At the lab that afternoon Dr. Applebaum knew she had her conference call that would include the President and both of his chief science consultants. They all knew that she had the most accurate projections of the Lunar Lump’s trajectory changes. She was going to tell them today that all of the indications were such that Destruction Day would be the closest of the several scenarios. There was less than a week left.

Then they would have to decide what to tell the public. The truth? Probably not. The truth was going to be that earth would never survive, and that the deepest shelters, even the salt caves, were not going to be of any help. If they asked her advice she planned to tell them that they shouldn’t make any announcement at all. There had already been vague declarations that this year would be an ideal time to catch up on any religious obligations. What else could the population actually prepare for?

But she knew that the President might favor being brutally honest. That everyone ought to know the date and time to the nearest accuracy possible.

Dr. Applebaum thought about going philosophical on him. Just saying, “Now.” That the event would happen, Now.

“Why now?” The President would surely ask.

“Because everything happens now. It’s the only time that really exists, the only time that anything can ever happen is . . . now!”

The reality would be that any kind of realistic announcement would be met with the same predictable reactions. Some would accuse the President of grandstanding for political reasons. Many would continue life as normal. Maybe—saying a few more prayers? And some would go absolute bat-dung crazy and start killing and destroying. The biggest looting spree in the history of the world.

Why risk that?

Dr. Applebaum suddenly decided that she would lie.
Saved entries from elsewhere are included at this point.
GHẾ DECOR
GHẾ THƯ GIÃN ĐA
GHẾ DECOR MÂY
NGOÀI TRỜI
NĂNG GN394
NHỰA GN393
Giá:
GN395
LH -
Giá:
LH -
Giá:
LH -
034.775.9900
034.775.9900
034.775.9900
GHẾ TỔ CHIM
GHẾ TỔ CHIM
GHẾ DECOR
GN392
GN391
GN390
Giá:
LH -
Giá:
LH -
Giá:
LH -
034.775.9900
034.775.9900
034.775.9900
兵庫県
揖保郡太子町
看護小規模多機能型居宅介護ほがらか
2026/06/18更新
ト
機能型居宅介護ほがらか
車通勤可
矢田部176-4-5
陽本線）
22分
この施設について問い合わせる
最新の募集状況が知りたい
She would say that there’s been a tiny error. The projections were a slight bit off. They had another year. Maybe even another two years. No more than that. After the President’s term was up anyway.

Somebody else’s problem.

She had the conference call. She lied. They all believed her. At heart they wanted to believe her. They trusted her, because they knew she wouldn’t risk her science reputation by being anything less than accurate. So she must be telling the truth.
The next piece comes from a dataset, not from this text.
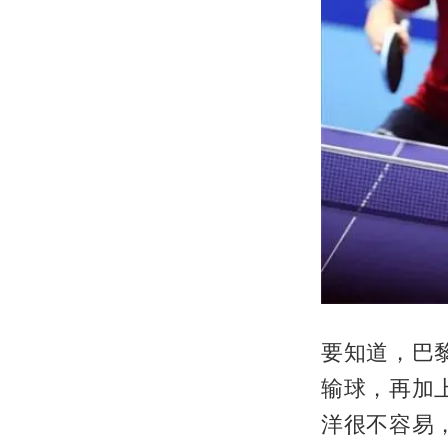
要知道，巴
输球，再加
洋很不容易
Dr. Applebaum felt a rush of enormous relief, and left the lab after the call was completed. It was a bit on the early side. But she wanted to stop on the way home. She wanted plenty of fresh limes and this certain tequila she’d been waiting to try. A certain reposado. She’d been waiting for a special event.

And then she stopped for Belgian chocolate. She liked Belgian even better than the Swiss. She messaged her neighbor who watched Darya after school.

Darya met her at the door. She peeked into the bags right away. “Is this for making fudge?”

Dr. Applebaum nodded and smiled. “Yes, honeydew.”

“Yayyy!” Darya screamed it through the house, climbed onto her barstool, and said, “I better wash my hands.”

(Note: Darya won $75.00 in the story contest, and she plans to spend it entirely on fudge.)